For most client applications, including Web browsers, Telnet, passive-mode FTP, and downloaded streaming video, a virtual machine on a NAT network can use any protocol using TCP or UDP if the virtual machine initiates the network connection. Additional protocol support is built into the NAT device to allow FTP and ICMP echo (ping) to work transparently through the NAT device.
On the external network, a virtual machine on the NAT network appears to be the host system because its network traffic uses the host system IP address. The virtual machine can send and receive data by using TCP/IP to any machine that is accessible from the host system.
Before any communication can occur, the NAT device must set up a map between the virtual machine address on the private NAT network and the host network address on the external network. When a virtual machine initiates a network connection with another network resource, this map is created automatically. The operation is transparent to the user of the virtual machine on the NAT network.

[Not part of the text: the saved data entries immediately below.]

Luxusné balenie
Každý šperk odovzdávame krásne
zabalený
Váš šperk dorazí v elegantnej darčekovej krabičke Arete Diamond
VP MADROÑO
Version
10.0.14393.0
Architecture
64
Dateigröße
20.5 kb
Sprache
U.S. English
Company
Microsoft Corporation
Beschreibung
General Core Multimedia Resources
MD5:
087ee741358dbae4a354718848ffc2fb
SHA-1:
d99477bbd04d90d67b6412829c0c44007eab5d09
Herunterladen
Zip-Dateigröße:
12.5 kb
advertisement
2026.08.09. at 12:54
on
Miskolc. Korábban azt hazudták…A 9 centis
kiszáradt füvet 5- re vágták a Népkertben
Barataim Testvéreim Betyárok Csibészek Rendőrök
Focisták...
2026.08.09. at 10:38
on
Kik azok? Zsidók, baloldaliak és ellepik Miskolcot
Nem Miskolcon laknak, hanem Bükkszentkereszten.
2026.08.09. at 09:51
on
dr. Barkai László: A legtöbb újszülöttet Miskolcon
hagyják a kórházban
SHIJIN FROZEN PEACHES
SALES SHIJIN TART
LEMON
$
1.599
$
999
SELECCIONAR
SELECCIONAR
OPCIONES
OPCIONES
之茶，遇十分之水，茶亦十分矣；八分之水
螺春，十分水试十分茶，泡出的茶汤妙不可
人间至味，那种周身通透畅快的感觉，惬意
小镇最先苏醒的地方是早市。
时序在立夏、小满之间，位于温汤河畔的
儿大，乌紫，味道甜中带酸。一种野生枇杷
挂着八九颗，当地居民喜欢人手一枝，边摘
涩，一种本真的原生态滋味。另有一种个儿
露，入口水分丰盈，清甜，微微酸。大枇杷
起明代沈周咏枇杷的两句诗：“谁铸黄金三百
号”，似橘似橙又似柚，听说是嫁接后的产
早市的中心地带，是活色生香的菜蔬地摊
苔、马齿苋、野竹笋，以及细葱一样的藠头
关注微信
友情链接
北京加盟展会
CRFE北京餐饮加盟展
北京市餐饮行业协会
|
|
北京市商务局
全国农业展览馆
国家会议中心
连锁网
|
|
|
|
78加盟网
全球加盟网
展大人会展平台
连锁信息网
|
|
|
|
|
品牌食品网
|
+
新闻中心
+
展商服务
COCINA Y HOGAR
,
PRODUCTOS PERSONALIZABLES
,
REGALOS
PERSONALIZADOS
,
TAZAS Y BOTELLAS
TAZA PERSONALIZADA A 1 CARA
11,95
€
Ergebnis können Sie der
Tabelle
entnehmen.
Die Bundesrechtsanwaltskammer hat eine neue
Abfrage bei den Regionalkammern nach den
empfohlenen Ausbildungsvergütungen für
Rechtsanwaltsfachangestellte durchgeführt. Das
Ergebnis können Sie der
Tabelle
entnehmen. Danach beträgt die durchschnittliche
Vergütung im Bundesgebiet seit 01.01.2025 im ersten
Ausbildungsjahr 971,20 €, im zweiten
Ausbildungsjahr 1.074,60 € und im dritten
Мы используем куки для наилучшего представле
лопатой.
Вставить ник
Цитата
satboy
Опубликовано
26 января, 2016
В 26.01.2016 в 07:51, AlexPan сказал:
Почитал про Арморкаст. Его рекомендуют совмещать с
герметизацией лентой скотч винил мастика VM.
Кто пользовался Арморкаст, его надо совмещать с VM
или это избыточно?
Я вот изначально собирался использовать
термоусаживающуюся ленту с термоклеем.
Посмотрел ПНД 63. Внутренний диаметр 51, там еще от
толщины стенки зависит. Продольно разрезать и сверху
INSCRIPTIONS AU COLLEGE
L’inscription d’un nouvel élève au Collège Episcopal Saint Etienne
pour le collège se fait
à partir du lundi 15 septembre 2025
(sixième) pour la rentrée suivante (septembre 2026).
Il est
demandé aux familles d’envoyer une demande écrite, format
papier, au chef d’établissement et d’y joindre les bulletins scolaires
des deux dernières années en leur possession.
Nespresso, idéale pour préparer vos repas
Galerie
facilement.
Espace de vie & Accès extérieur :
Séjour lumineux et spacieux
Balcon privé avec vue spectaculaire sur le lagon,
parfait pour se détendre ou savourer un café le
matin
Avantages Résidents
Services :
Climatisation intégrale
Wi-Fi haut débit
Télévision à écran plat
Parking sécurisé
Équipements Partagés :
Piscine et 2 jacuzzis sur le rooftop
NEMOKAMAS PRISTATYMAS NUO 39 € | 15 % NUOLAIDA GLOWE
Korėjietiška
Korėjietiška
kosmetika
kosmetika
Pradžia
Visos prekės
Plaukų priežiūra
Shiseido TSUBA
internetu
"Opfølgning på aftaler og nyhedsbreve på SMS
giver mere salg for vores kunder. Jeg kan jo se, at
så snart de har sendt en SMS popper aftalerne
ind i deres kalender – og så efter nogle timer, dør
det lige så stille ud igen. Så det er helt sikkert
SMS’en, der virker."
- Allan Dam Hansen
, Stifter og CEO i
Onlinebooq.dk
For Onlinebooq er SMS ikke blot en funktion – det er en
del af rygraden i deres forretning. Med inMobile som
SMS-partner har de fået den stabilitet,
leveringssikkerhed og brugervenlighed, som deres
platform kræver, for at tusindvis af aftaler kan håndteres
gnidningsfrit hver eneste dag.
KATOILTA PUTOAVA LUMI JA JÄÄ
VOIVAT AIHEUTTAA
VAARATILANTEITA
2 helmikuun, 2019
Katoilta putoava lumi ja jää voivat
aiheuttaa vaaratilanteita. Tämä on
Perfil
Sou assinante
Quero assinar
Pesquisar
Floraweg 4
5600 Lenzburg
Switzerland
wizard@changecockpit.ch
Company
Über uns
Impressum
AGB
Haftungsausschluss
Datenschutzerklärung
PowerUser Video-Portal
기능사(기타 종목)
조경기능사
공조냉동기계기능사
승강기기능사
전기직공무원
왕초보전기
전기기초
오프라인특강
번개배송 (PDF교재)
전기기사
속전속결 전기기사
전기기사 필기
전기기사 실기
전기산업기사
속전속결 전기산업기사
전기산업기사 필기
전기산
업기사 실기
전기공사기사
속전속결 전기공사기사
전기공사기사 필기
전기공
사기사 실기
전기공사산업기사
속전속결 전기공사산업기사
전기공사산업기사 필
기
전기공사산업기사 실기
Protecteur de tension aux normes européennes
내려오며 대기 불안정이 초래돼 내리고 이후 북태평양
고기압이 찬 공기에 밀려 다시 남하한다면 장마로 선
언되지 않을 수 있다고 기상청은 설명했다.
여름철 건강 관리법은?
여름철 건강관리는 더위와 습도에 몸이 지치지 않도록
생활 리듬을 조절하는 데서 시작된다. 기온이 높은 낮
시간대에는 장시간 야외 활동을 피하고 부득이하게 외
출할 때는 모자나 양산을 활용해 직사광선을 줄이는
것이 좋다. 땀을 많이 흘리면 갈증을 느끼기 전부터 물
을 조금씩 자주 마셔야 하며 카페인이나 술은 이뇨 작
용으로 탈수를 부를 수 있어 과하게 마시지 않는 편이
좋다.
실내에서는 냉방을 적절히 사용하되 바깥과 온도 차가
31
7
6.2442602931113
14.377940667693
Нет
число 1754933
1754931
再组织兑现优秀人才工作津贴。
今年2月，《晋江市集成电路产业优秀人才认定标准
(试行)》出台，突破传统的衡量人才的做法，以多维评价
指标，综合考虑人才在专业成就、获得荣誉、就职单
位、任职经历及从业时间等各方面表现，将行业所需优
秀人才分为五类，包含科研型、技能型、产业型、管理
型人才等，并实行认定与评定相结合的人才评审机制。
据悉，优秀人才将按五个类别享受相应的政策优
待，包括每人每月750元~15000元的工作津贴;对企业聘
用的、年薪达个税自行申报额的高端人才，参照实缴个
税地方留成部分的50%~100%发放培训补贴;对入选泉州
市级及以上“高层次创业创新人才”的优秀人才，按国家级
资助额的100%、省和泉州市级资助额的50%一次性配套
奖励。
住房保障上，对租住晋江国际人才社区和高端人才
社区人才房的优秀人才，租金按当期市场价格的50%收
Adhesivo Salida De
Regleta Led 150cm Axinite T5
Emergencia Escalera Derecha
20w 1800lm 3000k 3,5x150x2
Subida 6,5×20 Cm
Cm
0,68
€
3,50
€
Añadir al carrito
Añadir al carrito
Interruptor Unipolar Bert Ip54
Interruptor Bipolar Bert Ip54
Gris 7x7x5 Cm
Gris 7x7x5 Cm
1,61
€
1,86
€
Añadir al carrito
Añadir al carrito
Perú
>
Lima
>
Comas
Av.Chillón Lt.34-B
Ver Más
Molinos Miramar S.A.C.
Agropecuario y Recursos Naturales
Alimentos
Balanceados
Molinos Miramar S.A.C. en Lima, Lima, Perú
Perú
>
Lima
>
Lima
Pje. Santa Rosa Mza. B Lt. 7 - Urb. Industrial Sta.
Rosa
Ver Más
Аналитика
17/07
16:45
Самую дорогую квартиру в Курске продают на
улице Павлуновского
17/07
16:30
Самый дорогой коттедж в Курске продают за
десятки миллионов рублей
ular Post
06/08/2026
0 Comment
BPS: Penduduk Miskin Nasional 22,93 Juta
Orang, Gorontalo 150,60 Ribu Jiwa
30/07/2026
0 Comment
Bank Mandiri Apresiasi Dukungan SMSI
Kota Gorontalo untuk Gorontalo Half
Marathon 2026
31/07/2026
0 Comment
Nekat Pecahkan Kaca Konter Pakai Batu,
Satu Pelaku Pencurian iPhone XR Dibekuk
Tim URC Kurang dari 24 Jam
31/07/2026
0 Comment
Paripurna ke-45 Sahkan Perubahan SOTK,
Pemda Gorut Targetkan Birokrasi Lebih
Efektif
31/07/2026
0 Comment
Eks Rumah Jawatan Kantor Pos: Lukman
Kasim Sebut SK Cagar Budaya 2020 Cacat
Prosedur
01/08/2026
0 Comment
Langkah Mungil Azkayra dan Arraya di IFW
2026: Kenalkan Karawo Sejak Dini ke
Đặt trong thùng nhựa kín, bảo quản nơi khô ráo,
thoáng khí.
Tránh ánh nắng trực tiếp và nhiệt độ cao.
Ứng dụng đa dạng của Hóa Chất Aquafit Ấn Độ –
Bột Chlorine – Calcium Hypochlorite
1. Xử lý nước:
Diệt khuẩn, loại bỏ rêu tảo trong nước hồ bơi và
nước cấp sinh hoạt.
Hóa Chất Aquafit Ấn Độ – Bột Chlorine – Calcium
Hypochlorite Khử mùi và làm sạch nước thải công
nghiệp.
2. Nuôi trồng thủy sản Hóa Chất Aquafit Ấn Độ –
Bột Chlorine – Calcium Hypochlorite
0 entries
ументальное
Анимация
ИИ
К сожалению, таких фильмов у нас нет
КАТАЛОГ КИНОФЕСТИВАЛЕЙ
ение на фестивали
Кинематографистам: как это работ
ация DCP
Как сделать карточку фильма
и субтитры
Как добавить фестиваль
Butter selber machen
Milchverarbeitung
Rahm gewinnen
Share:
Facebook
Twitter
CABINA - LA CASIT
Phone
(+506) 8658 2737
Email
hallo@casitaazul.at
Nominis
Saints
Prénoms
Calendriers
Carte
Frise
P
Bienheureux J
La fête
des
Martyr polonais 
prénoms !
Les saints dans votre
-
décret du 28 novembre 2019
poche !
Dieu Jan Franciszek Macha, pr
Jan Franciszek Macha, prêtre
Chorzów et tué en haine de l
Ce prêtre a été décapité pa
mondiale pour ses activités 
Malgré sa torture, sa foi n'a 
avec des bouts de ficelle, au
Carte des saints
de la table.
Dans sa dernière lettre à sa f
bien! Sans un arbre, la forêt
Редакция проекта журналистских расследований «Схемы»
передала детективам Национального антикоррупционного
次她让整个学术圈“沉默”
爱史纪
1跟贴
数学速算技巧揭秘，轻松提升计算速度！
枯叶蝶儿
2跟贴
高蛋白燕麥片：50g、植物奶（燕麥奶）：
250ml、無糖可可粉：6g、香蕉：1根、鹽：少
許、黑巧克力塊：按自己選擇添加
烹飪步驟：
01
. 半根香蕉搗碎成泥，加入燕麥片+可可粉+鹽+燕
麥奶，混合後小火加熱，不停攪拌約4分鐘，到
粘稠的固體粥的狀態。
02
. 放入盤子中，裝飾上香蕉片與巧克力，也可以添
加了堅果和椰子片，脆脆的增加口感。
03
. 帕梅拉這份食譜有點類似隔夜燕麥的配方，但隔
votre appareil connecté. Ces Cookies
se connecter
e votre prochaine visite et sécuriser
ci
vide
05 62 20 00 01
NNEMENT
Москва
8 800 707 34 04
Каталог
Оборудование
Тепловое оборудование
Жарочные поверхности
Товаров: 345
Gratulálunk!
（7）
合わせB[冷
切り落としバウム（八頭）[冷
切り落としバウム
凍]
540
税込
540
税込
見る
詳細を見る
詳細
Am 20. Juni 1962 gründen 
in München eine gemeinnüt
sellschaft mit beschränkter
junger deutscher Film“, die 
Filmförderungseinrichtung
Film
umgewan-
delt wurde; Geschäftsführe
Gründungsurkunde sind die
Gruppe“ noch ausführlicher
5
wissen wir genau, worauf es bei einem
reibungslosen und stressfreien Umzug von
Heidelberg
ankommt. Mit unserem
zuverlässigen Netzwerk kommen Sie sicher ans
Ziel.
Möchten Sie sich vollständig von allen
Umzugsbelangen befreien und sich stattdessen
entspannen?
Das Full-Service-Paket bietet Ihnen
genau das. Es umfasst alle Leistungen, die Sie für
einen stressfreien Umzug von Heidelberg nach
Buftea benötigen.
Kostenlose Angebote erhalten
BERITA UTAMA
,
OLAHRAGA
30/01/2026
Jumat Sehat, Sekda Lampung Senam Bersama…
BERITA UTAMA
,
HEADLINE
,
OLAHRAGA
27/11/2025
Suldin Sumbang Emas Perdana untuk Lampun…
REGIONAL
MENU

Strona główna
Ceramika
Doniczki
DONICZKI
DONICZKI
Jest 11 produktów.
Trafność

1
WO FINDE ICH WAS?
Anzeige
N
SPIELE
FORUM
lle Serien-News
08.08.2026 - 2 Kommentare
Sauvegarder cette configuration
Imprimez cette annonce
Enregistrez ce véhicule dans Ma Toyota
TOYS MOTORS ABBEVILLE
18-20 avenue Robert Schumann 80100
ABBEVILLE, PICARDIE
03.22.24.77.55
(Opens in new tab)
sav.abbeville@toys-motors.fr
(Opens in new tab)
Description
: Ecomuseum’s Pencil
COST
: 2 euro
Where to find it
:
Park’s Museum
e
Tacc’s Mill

Network connections that are initiated from outside the NAT network to a virtual machine on the NAT network are not transparent. When a machine on the external network attempts to initiate a connection with a virtual machine on the NAT network, it cannot reach the virtual machine because the NAT device does not forward the request. You can configure port forwarding manually on the NAT device so that network traffic destined for a certain port can still be forwarded automatically to a virtual machine on the NAT network.
File sharing of the type used by Windows operating systems and Samba is possible among computers on the NAT network, including virtual machines and the host system. If you use WINS servers on your network, a virtual machine that uses NAT networking can access shared files and folders on the host system that the WINS server knows if those shared files and folders are in the same workgroup or domain.